For each line in the material below that holds "domaines", copy that line.

** The data follows **

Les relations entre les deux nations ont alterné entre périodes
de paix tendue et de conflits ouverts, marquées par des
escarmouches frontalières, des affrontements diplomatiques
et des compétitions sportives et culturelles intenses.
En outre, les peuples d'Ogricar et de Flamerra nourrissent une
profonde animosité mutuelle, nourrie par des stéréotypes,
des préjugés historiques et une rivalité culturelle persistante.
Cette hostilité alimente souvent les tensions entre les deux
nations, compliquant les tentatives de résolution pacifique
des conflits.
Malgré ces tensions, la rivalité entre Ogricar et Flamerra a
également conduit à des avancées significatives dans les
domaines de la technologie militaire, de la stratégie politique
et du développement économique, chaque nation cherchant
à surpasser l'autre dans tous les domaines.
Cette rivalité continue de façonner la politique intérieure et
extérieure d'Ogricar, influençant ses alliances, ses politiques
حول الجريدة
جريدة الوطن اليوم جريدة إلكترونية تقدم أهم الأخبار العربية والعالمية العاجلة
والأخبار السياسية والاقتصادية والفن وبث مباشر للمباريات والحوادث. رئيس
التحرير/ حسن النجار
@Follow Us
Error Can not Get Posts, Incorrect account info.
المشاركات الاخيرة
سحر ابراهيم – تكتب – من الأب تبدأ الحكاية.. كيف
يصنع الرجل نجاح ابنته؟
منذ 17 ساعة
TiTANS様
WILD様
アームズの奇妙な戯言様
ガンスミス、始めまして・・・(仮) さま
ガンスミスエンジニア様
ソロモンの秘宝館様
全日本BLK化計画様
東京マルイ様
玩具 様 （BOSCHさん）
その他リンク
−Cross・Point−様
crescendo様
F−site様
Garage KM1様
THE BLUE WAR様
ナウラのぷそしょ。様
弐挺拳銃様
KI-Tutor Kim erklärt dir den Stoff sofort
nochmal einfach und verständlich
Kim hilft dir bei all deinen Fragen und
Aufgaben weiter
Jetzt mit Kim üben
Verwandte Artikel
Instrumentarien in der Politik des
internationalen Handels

** End of The data **

Result -
domaines de la technologie militaire, de la stratégie politique
à surpasser l'autre dans tous les domaines.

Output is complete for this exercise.